__Task description__
Pictures are to be left out. Copy exactly, and only, the lines from the start of the entries below to the line with "Stephan (728, 1414)", both included.

__Provided records__
+--

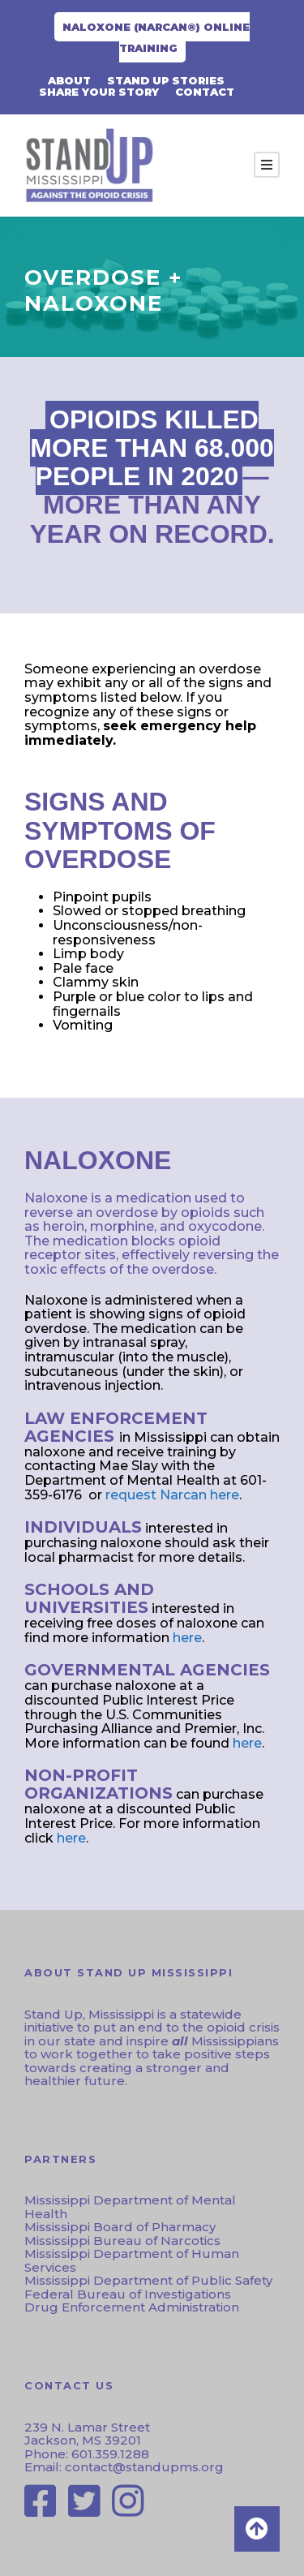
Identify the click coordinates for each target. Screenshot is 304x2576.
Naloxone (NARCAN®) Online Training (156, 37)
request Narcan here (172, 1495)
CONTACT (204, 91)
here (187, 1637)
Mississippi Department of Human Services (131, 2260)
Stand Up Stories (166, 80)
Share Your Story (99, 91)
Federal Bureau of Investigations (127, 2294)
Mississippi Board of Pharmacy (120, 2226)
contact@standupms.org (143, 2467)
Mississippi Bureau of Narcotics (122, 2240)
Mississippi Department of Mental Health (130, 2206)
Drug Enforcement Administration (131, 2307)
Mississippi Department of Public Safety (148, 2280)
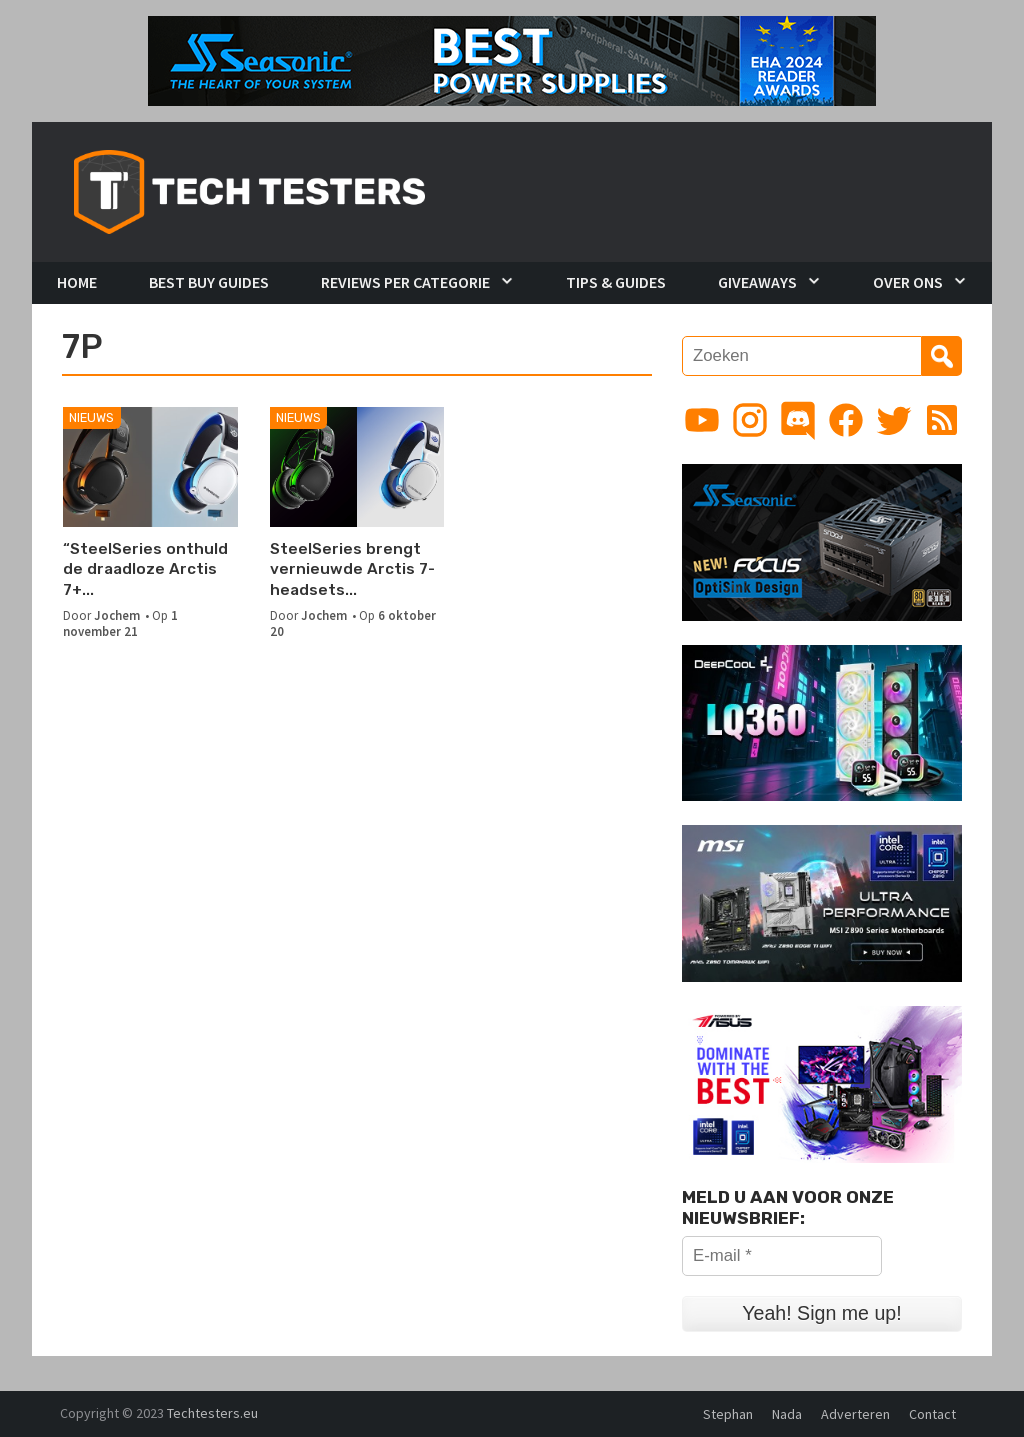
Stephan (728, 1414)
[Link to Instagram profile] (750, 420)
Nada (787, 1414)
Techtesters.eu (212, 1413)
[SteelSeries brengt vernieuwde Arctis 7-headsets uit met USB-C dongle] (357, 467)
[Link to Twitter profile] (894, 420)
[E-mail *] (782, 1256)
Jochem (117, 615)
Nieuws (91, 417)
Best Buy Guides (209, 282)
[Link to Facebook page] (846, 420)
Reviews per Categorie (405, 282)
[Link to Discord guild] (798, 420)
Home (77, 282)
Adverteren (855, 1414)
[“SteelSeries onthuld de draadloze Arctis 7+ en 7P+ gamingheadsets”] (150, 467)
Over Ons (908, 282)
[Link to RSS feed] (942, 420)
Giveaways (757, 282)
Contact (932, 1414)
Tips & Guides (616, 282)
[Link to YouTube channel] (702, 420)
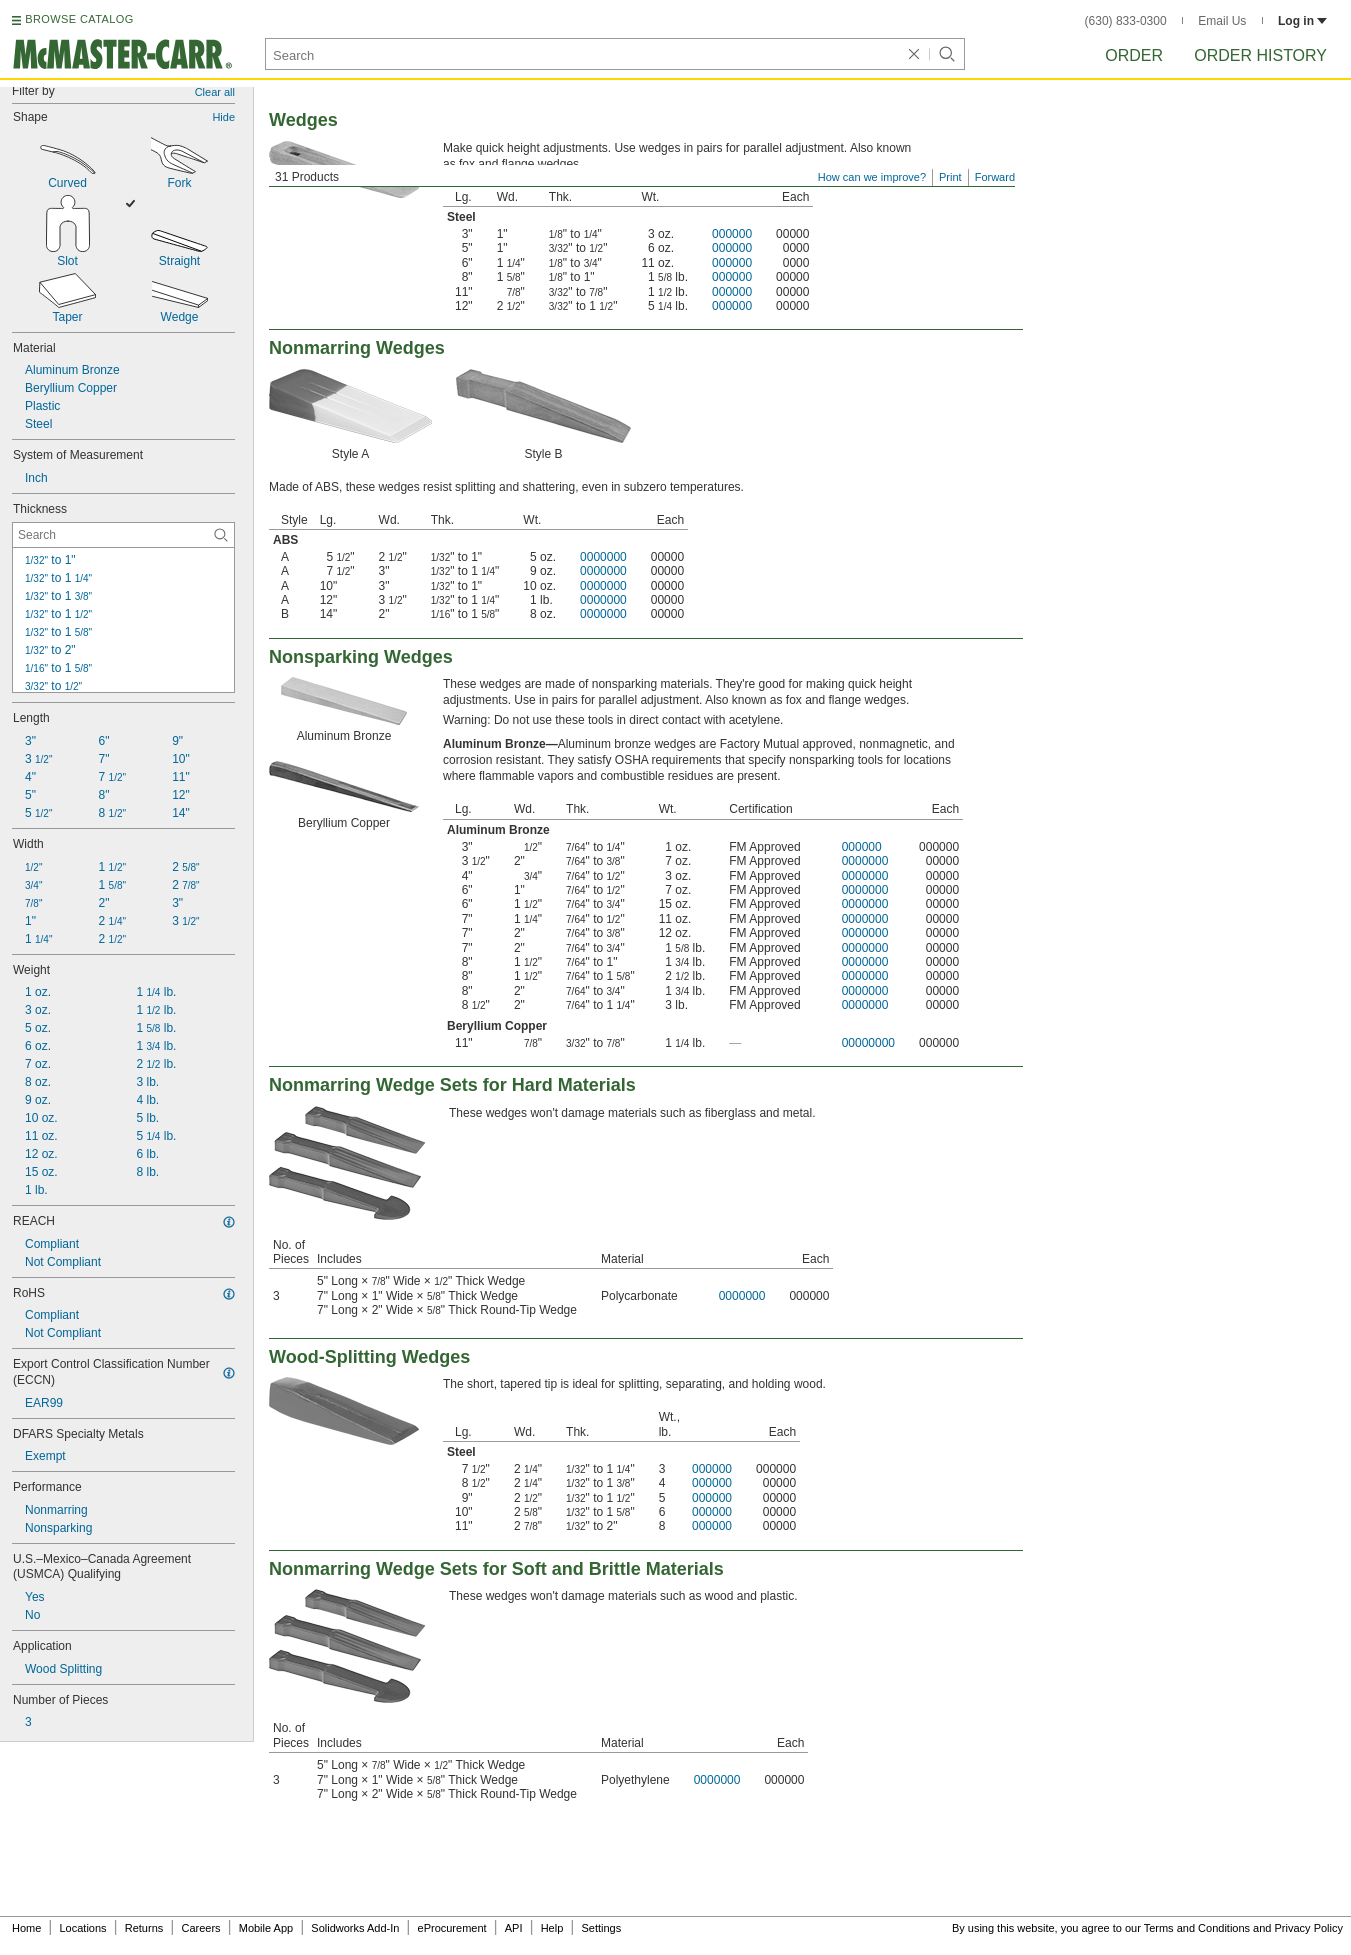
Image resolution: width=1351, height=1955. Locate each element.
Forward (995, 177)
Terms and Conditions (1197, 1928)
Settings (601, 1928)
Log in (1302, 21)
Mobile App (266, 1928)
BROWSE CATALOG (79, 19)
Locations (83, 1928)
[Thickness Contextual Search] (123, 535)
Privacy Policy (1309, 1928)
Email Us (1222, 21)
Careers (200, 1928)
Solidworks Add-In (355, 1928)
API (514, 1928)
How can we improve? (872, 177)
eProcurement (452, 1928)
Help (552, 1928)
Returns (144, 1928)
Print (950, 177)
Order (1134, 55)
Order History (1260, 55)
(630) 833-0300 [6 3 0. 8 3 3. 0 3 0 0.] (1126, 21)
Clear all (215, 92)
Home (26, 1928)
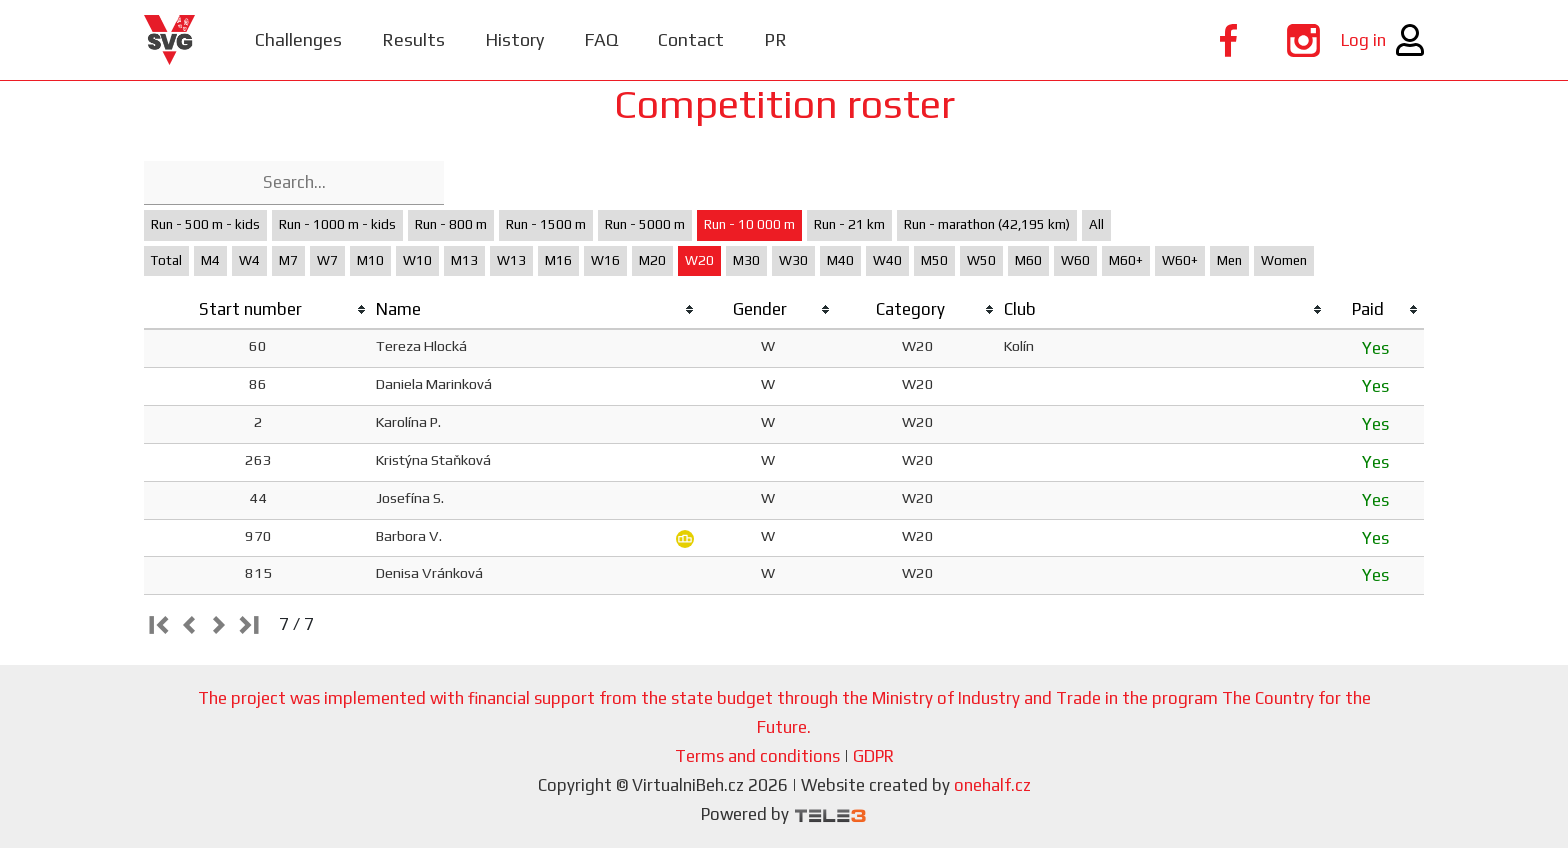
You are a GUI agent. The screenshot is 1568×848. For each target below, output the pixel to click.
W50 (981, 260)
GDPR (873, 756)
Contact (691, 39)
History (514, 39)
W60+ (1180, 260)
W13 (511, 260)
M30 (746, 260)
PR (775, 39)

+--

__Task answer__
Identify the click coordinates for each target. Screenshot is 304x2576.
Naloxone (NARCAN®) Online Training (156, 37)
request Narcan here (172, 1495)
CONTACT (204, 91)
here (187, 1637)
Mississippi Department of Human Services (131, 2260)
Stand Up Stories (166, 80)
Share Your Story (99, 91)
Federal Bureau of Investigations (127, 2294)
Mississippi Board of Pharmacy (120, 2226)
contact@standupms.org (143, 2467)
Mississippi Bureau of Narcotics (122, 2240)
Mississippi Department of Mental Health (130, 2206)
Drug Enforcement Administration (131, 2307)
Mississippi Department of Public Safety (148, 2280)
Stephan (728, 1414)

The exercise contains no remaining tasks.